Carole has worked in the public and private sectors and brings skills in social enterprise and marketing. She has experience of setting up and running small businesses involved in hospitality, recruitment, training and careers guidance. Prior to moving to Canterbury, she set up the first Community Interest Company (CIC) in the London Borough of Bromley and for over 15 years has been actively involved in the volunteering, community and social enterprise sectors, including four years as a Trustee with Community Links Bromley.
She is a Trustee of the Canterbury Society, works at the Canterbury Volunteer Centre and takes a strong interest in green issues.


Trust Vision and Mission
An arts centre that inspires creativity, nurtures talent and enriches Canterbury’s cultural life
Our mission is to regenerate the existing, empty Sidney Coper Gallery as an Arts Centre for the people of Canterbury:
- a centre that builds on the legacy of Sidney Cooper’s aims to provide art for the people of the city irrespective of background or income
- a centre that inspires creativity, nurtures talent and enriches Canterbury’s cultural life, a new ‘arts town hall’ for the whole community
- a flexible, sustainable space that offers state of the art exhibitions, workshops, art classes, education, collaboration and debate
- a centre that catalyses a new arts dividend for Canterbury, boosting culture, tourism and the economy
Our ambition
The Trust is ambitious for the role of the building, what will happen inside it, and its work with education partners and the community. Any development of the building should be exceptional and pioneering, raising the bar for arts centres and for what is expected of their role in the community, as a catalyst for artistic endeavour and a contributor to wellbeing across the whole community.
The new arts centre should not only embrace contemporary artistic and creative trends, but stretch the boundaries, the sphere for debate and interaction between practitioners. Our aim is for people to say about the Arts Centre ‘Have you seen what’s going on there? You must go and see for yourself’. The Sidney Cooper Arts Centre should have community, regional and national aspirations and impact.

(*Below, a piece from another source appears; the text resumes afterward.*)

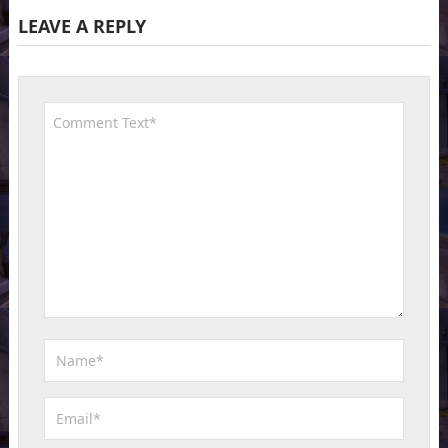
LEAVE A REPLY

The detail – Sidney Cooper Arts Trust aims
To work with partners locally, nationally and internationally including Canterbury City Council, national funding bodies, education and private sector partners to raise funds to regenerate the gallery as a new Arts Centre, offering flexible art spaces for a mix of artistic activity, underpinned by a professional Board and Management team.

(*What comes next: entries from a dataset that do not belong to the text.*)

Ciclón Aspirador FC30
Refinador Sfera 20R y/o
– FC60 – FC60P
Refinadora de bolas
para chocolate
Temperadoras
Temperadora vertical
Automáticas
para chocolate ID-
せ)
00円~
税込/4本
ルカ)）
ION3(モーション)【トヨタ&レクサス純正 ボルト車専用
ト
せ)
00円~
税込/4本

To use the building and its activities to catalyse a new arts dividend for Canterbury, a city with a rich arts heritage in part spurred by Thomas Sidney Cooper himself, broadening the city’s cultural offer, helping create an innovative visitor attraction, boosting economic growth and enriching the community.

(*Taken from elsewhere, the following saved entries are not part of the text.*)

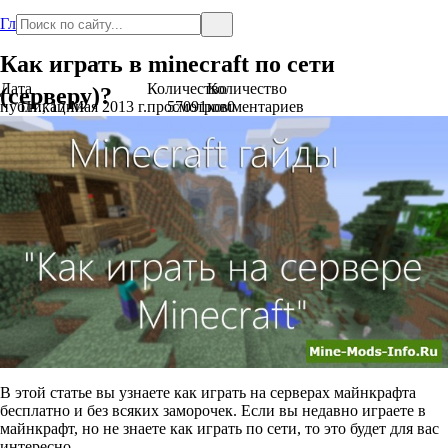
Главная
Как играть в minecraft по сети
Дата
Количество
Количество
(серверу)?
публикации
Пт., 17 Мая 2013 г.
просмотров
57091
комментариев
0
В этой статье вы узнаете как играть на серверах майнкрафта
бесплатно и без всяких заморочек. Если вы недавно играете в
майнкрафт, но не знаете как играть по сети, то это будет для вас
интересно.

To fund educational projects such as bursaries, scholarships and awards to support young aspiring artists, echoing the aims of the original art school established in the gallery in 1868.
To support ventures that help celebrate the legacy of Sidney Cooper to Canterbury and landscape painting.
To use the story of Sidney Cooper and his support of underprivileged artists to drive a mixed-use programme of the creative arts with a strong focus on inspiring young artists and supporting those who would not have otherwise have access to the arts.